__What to work on__:
Transcribe the data that follows without changing a word, and omit the pictures.

Saved entries
============
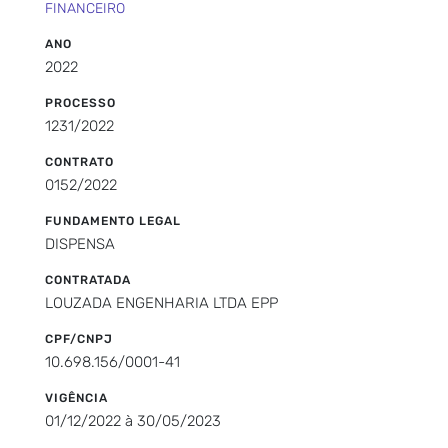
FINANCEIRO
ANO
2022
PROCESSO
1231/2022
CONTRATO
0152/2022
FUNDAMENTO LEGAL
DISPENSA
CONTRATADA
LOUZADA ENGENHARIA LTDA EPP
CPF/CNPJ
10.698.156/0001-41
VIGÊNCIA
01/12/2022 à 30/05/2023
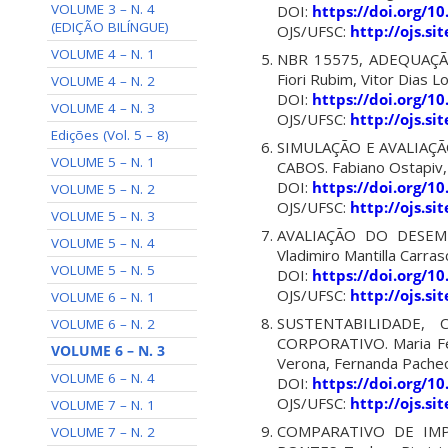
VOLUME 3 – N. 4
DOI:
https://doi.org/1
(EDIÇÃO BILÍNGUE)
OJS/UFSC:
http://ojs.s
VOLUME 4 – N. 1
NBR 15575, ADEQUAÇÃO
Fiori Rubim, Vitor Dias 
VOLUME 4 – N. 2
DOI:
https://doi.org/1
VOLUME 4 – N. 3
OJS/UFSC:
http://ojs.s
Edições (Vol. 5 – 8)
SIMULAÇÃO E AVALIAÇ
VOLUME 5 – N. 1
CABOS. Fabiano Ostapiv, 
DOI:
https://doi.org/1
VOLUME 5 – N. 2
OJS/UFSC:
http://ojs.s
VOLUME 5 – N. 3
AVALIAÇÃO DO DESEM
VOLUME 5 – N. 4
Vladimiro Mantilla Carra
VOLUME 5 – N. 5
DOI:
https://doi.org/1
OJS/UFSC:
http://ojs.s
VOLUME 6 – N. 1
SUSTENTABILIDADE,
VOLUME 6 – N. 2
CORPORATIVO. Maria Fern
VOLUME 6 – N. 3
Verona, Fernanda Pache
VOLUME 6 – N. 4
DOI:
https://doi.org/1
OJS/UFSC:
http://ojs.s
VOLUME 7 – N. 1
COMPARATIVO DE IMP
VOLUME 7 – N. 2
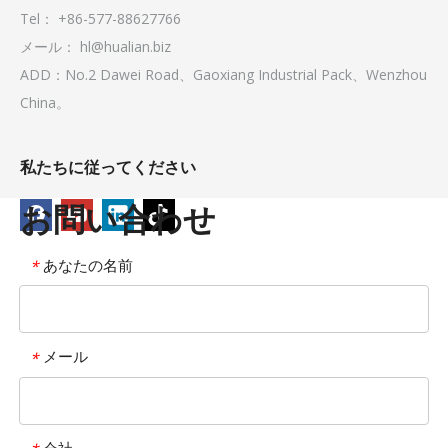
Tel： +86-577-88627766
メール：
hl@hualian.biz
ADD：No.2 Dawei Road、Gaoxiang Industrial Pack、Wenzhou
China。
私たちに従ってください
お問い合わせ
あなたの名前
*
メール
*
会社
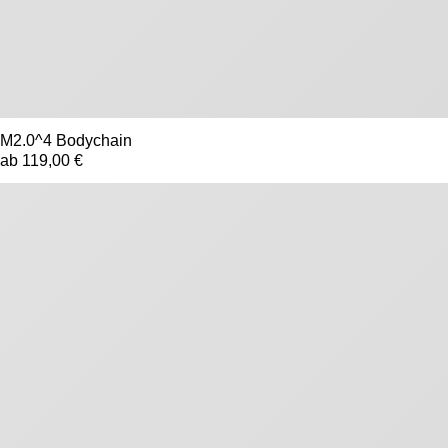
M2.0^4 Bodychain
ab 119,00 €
============
__Result__:
FINANCEIRO
ANO
2022
PROCESSO
1231/2022
CONTRATO
0152/2022
FUNDAMENTO LEGAL
DISPENSA
CONTRATADA
LOUZADA ENGENHARIA LTDA EPP
CPF/CNPJ
10.698.156/0001-41
VIGÊNCIA
01/12/2022 à 30/05/2023
VOLUME 3 – N. 4
DOI:
https://doi.org/1
(EDIÇÃO BILÍNGUE)
OJS/UFSC:
http://ojs.s
VOLUME 4 – N. 1
NBR 15575, ADEQUAÇÃO
Fiori Rubim, Vitor Dias 
VOLUME 4 – N. 2
DOI:
https://doi.org/1
VOLUME 4 – N. 3
OJS/UFSC:
http://ojs.s
Edições (Vol. 5 – 8)
SIMULAÇÃO E AVALIAÇ
VOLUME 5 – N. 1
CABOS. Fabiano Ostapiv, 
DOI:
https://doi.org/1
VOLUME 5 – N. 2
OJS/UFSC:
http://ojs.s
VOLUME 5 – N. 3
AVALIAÇÃO DO DESEM
VOLUME 5 – N. 4
Vladimiro Mantilla Carra
VOLUME 5 – N. 5
DOI:
https://doi.org/1
OJS/UFSC:
http://ojs.s
VOLUME 6 – N. 1
SUSTENTABILIDADE,
VOLUME 6 – N. 2
CORPORATIVO. Maria Fern
VOLUME 6 – N. 3
Verona, Fernanda Pache
VOLUME 6 – N. 4
DOI:
https://doi.org/1
OJS/UFSC:
http://ojs.s
VOLUME 7 – N. 1
COMPARATIVO DE IMP
VOLUME 7 – N. 2
Tel： +86-577-88627766
メール：
hl@hualian.biz
ADD：No.2 Dawei Road、Gaoxiang Industrial Pack、Wenzhou
China。
私たちに従ってください
お問い合わせ
あなたの名前
*
メール
*
会社
M2.0^4 Bodychain
ab 119,00 €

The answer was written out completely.